[[ The data, beginning ]]

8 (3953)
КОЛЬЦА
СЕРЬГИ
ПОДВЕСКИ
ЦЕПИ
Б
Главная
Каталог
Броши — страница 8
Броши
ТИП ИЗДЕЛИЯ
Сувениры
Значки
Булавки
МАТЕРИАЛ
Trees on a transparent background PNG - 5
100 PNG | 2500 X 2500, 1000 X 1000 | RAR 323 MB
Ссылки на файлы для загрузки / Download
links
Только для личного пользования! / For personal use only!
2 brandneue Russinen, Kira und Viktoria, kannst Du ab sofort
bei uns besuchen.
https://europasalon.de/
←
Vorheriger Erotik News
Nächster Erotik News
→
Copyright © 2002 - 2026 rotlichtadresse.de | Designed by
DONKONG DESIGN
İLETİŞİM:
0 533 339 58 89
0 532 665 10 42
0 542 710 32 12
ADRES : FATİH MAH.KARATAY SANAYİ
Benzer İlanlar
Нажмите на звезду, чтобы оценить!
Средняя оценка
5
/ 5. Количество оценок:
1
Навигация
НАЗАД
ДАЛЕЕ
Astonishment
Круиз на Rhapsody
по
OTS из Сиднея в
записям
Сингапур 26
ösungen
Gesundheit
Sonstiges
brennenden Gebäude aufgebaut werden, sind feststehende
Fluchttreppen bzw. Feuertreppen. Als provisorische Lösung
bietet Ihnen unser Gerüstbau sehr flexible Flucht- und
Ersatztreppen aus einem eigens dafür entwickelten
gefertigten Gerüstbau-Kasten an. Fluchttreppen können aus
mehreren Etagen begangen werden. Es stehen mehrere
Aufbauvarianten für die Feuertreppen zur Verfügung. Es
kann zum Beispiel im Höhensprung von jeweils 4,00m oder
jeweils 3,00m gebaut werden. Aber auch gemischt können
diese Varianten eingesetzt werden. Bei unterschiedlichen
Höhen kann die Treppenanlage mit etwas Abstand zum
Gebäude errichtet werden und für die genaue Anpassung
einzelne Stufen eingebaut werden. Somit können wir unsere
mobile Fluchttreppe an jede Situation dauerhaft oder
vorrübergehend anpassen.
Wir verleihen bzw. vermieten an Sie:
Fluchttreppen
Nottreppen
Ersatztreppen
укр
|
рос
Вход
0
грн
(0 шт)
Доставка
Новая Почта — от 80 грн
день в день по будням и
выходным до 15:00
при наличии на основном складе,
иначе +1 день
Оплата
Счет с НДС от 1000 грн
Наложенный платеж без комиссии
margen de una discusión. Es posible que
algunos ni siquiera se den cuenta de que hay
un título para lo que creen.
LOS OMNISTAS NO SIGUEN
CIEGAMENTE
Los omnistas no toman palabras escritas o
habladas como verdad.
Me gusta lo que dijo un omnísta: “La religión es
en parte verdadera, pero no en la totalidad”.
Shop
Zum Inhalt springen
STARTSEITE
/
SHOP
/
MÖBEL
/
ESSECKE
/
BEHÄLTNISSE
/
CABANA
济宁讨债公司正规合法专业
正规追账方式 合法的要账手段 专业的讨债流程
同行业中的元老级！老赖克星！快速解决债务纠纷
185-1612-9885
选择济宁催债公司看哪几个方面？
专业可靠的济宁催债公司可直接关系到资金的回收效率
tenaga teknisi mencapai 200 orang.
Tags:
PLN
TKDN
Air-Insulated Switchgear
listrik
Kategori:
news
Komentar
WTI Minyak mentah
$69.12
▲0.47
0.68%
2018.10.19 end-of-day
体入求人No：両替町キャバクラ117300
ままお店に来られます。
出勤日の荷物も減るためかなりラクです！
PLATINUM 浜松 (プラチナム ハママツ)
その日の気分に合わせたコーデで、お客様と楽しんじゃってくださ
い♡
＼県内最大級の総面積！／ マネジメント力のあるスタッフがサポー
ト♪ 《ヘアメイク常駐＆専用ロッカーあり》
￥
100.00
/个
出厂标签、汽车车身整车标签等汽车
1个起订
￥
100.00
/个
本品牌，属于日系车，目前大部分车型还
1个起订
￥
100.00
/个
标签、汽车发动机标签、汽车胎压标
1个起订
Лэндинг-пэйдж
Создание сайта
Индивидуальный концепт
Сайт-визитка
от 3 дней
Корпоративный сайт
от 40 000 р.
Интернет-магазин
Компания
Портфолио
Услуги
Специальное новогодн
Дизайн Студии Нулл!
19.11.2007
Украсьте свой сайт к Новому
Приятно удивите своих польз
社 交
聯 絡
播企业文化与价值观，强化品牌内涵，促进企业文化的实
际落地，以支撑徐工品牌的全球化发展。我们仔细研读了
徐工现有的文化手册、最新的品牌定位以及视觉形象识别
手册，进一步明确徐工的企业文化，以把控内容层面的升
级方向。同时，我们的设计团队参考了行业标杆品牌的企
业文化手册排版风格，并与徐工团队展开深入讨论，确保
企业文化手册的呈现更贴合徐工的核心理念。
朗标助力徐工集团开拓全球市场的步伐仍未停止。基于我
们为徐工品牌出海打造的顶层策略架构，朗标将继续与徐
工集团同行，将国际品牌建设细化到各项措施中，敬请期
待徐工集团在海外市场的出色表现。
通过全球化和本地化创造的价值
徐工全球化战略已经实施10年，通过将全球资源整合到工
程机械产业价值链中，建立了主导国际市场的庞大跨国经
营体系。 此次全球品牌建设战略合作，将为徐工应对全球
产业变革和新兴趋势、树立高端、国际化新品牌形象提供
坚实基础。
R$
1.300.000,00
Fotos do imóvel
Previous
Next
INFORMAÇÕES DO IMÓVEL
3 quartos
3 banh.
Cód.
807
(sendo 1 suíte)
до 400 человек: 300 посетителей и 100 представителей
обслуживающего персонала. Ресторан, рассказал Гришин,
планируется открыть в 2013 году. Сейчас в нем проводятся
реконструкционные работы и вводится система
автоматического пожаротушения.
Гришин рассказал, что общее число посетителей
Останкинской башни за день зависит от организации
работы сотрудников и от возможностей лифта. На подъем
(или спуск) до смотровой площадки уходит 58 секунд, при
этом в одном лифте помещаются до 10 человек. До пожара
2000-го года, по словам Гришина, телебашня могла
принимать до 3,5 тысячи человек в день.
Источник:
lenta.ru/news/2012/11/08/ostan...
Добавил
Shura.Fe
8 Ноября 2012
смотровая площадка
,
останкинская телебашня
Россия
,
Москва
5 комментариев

[[ The data, end ]]

## Task to carry out
Top to bottom, set down the entries above word for word.

## Written answer
8 (3953)
КОЛЬЦА
СЕРЬГИ
ПОДВЕСКИ
ЦЕПИ
Б
Главная
Каталог
Броши — страница 8
Броши
ТИП ИЗДЕЛИЯ
Сувениры
Значки
Булавки
МАТЕРИАЛ
Trees on a transparent background PNG - 5
100 PNG | 2500 X 2500, 1000 X 1000 | RAR 323 MB
Ссылки на файлы для загрузки / Download
links
Только для личного пользования! / For personal use only!
2 brandneue Russinen, Kira und Viktoria, kannst Du ab sofort
bei uns besuchen.
https://europasalon.de/
←
Vorheriger Erotik News
Nächster Erotik News
→
Copyright © 2002 - 2026 rotlichtadresse.de | Designed by
DONKONG DESIGN
İLETİŞİM:
0 533 339 58 89
0 532 665 10 42
0 542 710 32 12
ADRES : FATİH MAH.KARATAY SANAYİ
Benzer İlanlar
Нажмите на звезду, чтобы оценить!
Средняя оценка
5
/ 5. Количество оценок:
1
Навигация
НАЗАД
ДАЛЕЕ
Astonishment
Круиз на Rhapsody
по
OTS из Сиднея в
записям
Сингапур 26
ösungen
Gesundheit
Sonstiges
brennenden Gebäude aufgebaut werden, sind feststehende
Fluchttreppen bzw. Feuertreppen. Als provisorische Lösung
bietet Ihnen unser Gerüstbau sehr flexible Flucht- und
Ersatztreppen aus einem eigens dafür entwickelten
gefertigten Gerüstbau-Kasten an. Fluchttreppen können aus
mehreren Etagen begangen werden. Es stehen mehrere
Aufbauvarianten für die Feuertreppen zur Verfügung. Es
kann zum Beispiel im Höhensprung von jeweils 4,00m oder
jeweils 3,00m gebaut werden. Aber auch gemischt können
diese Varianten eingesetzt werden. Bei unterschiedlichen
Höhen kann die Treppenanlage mit etwas Abstand zum
Gebäude errichtet werden und für die genaue Anpassung
einzelne Stufen eingebaut werden. Somit können wir unsere
mobile Fluchttreppe an jede Situation dauerhaft oder
vorrübergehend anpassen.
Wir verleihen bzw. vermieten an Sie:
Fluchttreppen
Nottreppen
Ersatztreppen
укр
|
рос
Вход
0
грн
(0 шт)
Доставка
Новая Почта — от 80 грн
день в день по будням и
выходным до 15:00
при наличии на основном складе,
иначе +1 день
Оплата
Счет с НДС от 1000 грн
Наложенный платеж без комиссии
margen de una discusión. Es posible que
algunos ni siquiera se den cuenta de que hay
un título para lo que creen.
LOS OMNISTAS NO SIGUEN
CIEGAMENTE
Los omnistas no toman palabras escritas o
habladas como verdad.
Me gusta lo que dijo un omnísta: “La religión es
en parte verdadera, pero no en la totalidad”.
Shop
Zum Inhalt springen
STARTSEITE
/
SHOP
/
MÖBEL
/
ESSECKE
/
BEHÄLTNISSE
/
CABANA
济宁讨债公司正规合法专业
正规追账方式 合法的要账手段 专业的讨债流程
同行业中的元老级！老赖克星！快速解决债务纠纷
185-1612-9885
选择济宁催债公司看哪几个方面？
专业可靠的济宁催债公司可直接关系到资金的回收效率
tenaga teknisi mencapai 200 orang.
Tags:
PLN
TKDN
Air-Insulated Switchgear
listrik
Kategori:
news
Komentar
WTI Minyak mentah
$69.12
▲0.47
0.68%
2018.10.19 end-of-day
体入求人No：両替町キャバクラ117300
ままお店に来られます。
出勤日の荷物も減るためかなりラクです！
PLATINUM 浜松 (プラチナム ハママツ)
その日の気分に合わせたコーデで、お客様と楽しんじゃってくださ
い♡
＼県内最大級の総面積！／ マネジメント力のあるスタッフがサポー
ト♪ 《ヘアメイク常駐＆専用ロッカーあり》
￥
100.00
/个
出厂标签、汽车车身整车标签等汽车
1个起订
￥
100.00
/个
本品牌，属于日系车，目前大部分车型还
1个起订
￥
100.00
/个
标签、汽车发动机标签、汽车胎压标
1个起订
Лэндинг-пэйдж
Создание сайта
Индивидуальный концепт
Сайт-визитка
от 3 дней
Корпоративный сайт
от 40 000 р.
Интернет-магазин
Компания
Портфолио
Услуги
Специальное новогодн
Дизайн Студии Нулл!
19.11.2007
Украсьте свой сайт к Новому
Приятно удивите своих польз
社 交
聯 絡
播企业文化与价值观，强化品牌内涵，促进企业文化的实
际落地，以支撑徐工品牌的全球化发展。我们仔细研读了
徐工现有的文化手册、最新的品牌定位以及视觉形象识别
手册，进一步明确徐工的企业文化，以把控内容层面的升
级方向。同时，我们的设计团队参考了行业标杆品牌的企
业文化手册排版风格，并与徐工团队展开深入讨论，确保
企业文化手册的呈现更贴合徐工的核心理念。
朗标助力徐工集团开拓全球市场的步伐仍未停止。基于我
们为徐工品牌出海打造的顶层策略架构，朗标将继续与徐
工集团同行，将国际品牌建设细化到各项措施中，敬请期
待徐工集团在海外市场的出色表现。
通过全球化和本地化创造的价值
徐工全球化战略已经实施10年，通过将全球资源整合到工
程机械产业价值链中，建立了主导国际市场的庞大跨国经
营体系。 此次全球品牌建设战略合作，将为徐工应对全球
产业变革和新兴趋势、树立高端、国际化新品牌形象提供
坚实基础。
R$
1.300.000,00
Fotos do imóvel
Previous
Next
INFORMAÇÕES DO IMÓVEL
3 quartos
3 banh.
Cód.
807
(sendo 1 suíte)
до 400 человек: 300 посетителей и 100 представителей
обслуживающего персонала. Ресторан, рассказал Гришин,
планируется открыть в 2013 году. Сейчас в нем проводятся
реконструкционные работы и вводится система
автоматического пожаротушения.
Гришин рассказал, что общее число посетителей
Останкинской башни за день зависит от организации
работы сотрудников и от возможностей лифта. На подъем
(или спуск) до смотровой площадки уходит 58 секунд, при
этом в одном лифте помещаются до 10 человек. До пожара
2000-го года, по словам Гришина, телебашня могла
принимать до 3,5 тысячи человек в день.
Источник:
lenta.ru/news/2012/11/08/ostan...
Добавил
Shura.Fe
8 Ноября 2012
смотровая площадка
,
останкинская телебашня
Россия
,
Москва
5 комментариев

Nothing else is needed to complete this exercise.